İstihkak Davası , İstihkak Davası Dilekçe Örneği
İstihkak davası, icra takibi sırasında haczedilen malların kime ait olduğuna dair çıkan uyuşmazlıkların çözümünü sağlayan hukuki bir yoldur. Bu dava, borçlunun malı zannedilerek haczedilen ancak gerçekte üçüncü bir kişiye ait olan malların aidiyetinin tespiti için açılır. Uygulamada sıkça karşılaşılan bu davalarda, istihkak iddiası nedir, istihkak davası ne demek ve istihkak davası hangi mahkemede açılır gibi sorular önem arz etmektedir.

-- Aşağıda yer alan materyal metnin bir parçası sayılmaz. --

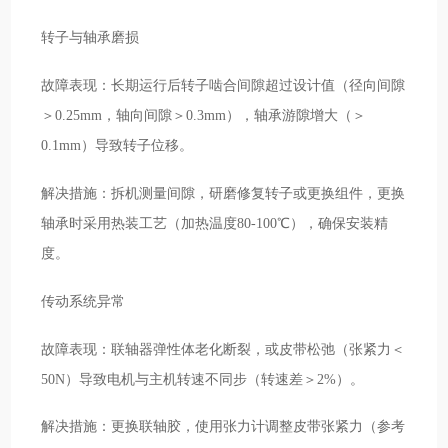
转子与轴承磨损
故障表现：长期运行后转子啮合间隙超过设计值（径向间隙
＞0.25mm，轴向间隙＞0.3mm），轴承游隙增大（＞
0.1mm）导致转子位移。
解决措施：拆机测量间隙，研磨修复转子或更换组件，更换
轴承时采用热装工艺（加热温度80-100℃），确保安装精
度。
传动系统异常
故障表现：联轴器弹性体老化断裂，或皮带松弛（张紧力＜
50N）导致电机与主机转速不同步（转速差＞2%）。
解决措施：更换联轴胶，使用张力计调整皮带张紧力（参考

Aşağıda, istihkak davası nedir, hukukta istihkak davası ne demek, dava dilekçesinin nasıl hazırlanacağı ve örnek dilekçeler detaylı biçimde ele alınacaktır. Ayrıca, istihkak davası harca esas değer gibi uygulamada önem taşıyan teknik konular da açıklanacaktır.
İstihkak Davası Nedir?
İstihkak davası, icra takibi sürecinde borçluya ait olduğu zannedilerek haczedilen malın gerçekte üçüncü bir kişiye ait olduğunun iddia edilmesi durumunda açılan bir davadır. Bu davanın amacı, mal üzerindeki mülkiyet hakkının kime ait olduğunun tespitidir.
Türk hukukunda istihkak davası, İcra ve İflas Kanunu’nun 97. ve 99. maddelerinde düzenlenmiştir. Üçüncü kişi, kendisine ait olduğunu düşündüğü malın haksız şekilde haczedildiğini ileri sürerse, icra mahkemesine başvurarak hakkını koruyabilir.
Bu davalar, genellikle muvazaalı işlemler, ticari ilişki karışıklıkları veya ortak kullanım alanlarındaki mallar nedeniyle ortaya çıkar.
İstihkak İddiası Nedir?
İstihkak iddiası, icra takibi sırasında haczedilen malın borçluya değil, üçüncü bir kişiye ait olduğu yönündeki hak iddiasıdır. Üçüncü kişi, haciz sırasında veya hacizden itibaren 7 gün içinde icra müdürlüğüne başvurarak bu iddiayı ileri sürebilir.
İcra müdürlüğü, istihkak iddiasını alacaklı ve borçluya bildirir; itiraz olursa dosya icra hukuk mahkemesine gönderilir. Böylece, malın gerçekten kime ait olduğu mahkemece belirlenir.
Kısaca, istihkak iddiası haksız hacze karşı mülkiyet hakkını koruma yoludur.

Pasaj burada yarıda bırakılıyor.